# Had My GTR Rims Painted - Thoughts?



## kpkpkp (Dec 1, 2007)

So I could not find many sets of after market wheels I liked other than the Zele ones which I thought we a bit expensive so I got my wheels painted in 2 pack gloss black.





























Sorry about the naff photography but I did these with the wifes point and click whilst I was cleaning it today. The pictures do not do it justice and they look really good in the flesh.

I think they have come out really well.



Kp


----------



## Henry 145 (Jul 15, 2009)

Looks really good...mean looking!


----------



## David.Yu (Jun 28, 2001)

If yours is a Black Edition, I can't see why you did it tbh, as 99.999% of people wouldn't be able to tell!


----------



## kpkpkp (Dec 1, 2007)

As I said the photos do not give the full effect of the black - I did not do it for anyone else I did it for myself and for two reasons.

The first is that I like the black effect of the Zele rims but do not want to spend 3K on a set of wheels and I still think the Nissan design is nicer.

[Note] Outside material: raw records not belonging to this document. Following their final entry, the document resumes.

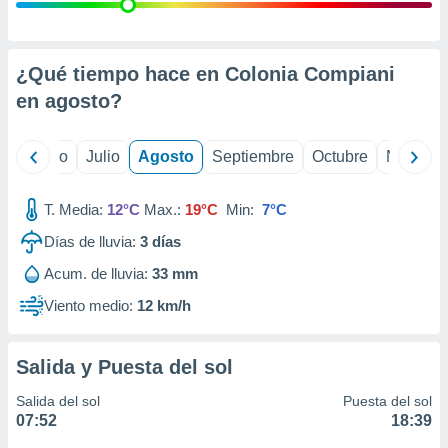
 seleccionar
o.
calización
precisa e
¿Qué tiempo hace en Colonia Compiani
ión mediante
en
agosto
?
, publicidad
yo
Junio
Julio
Agosto
Septiembre
Octubre
Noviemb
dos,
 publicidad
,
T. Media:
12°C
Max.:
19°C
Min:
7°C
ón de
Días de lluvia:
3
días
 desarrollo
s.
Acum. de lluvia:
33 mm
tros 1199
Viento medio:
12 km/h
ios
Salida y Puesta del sol
Salida del sol
Puesta del sol
07:52
18:39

The second is the Nissan paint on the wheels is arse and as I had a couple of curb marks on the wheels I killed two birds with one stone.

Kp


----------



## Zed Ed (Oct 24, 2007)

lookin good; how much if I can ask

nice Bridgies too


----------



## CSB (Nov 15, 2007)

lol whats up with the blower?


----------



## kpkpkp (Dec 1, 2007)

I had all four rims done and 2 needed refurbing for 350 sheets all in.

The blower is used to dry the car for two reasons - one is it blows the water off and makes drying easier in cold weather and gets all the water out of the light clusters and stuff. Second reason is the less you have to touch the paint the better - it is also awesome for drying wheels so you dont get those rusty drips from the brakes - £43 from Robert Dyers - one of the best things in the world for drying the car.

The Bridgestones are awesome - would never buy the Dunplops again as they are rubbish in the wet and seem to be good for the summer only the Bridgies seem to be very good all year round tyrers. The tread pattern seems to be a deeper and wider cut and looks like it will dispel water more effectively.

Kp


----------



## charles charlie (May 3, 2008)

Look great buddy, and the price is a steal!

Very glad you like the Bridgies as I've just ordered a set from Kwik Fit for £1030, part of their January 25% off sale.

Happy days!


----------



## Jm-Imports (Feb 12, 2007)

nice mine are the same


----------



## countvonc (Feb 11, 2009)

charles charlie said:


> Look great buddy, and the price is a steal!
> 
> Very glad you like the Bridgies as I've just ordered a set from Kwik Fit for £1030, part of their January 25% off sale.
> 
> Happy days!


Yeah, I picked my tyres up today and the guy in Kwik fit asked when I was bringing it to get them fitted...........how do you politely say, 'you must be f**king joking mate'?


----------



## kpkpkp (Dec 1, 2007)

countvonc said:


> Yeah, I picked my tyres up today and the guy in Kwik fit asked when I was bringing it to get them fitted...........how do you politely say, 'you must be f**king joking mate'?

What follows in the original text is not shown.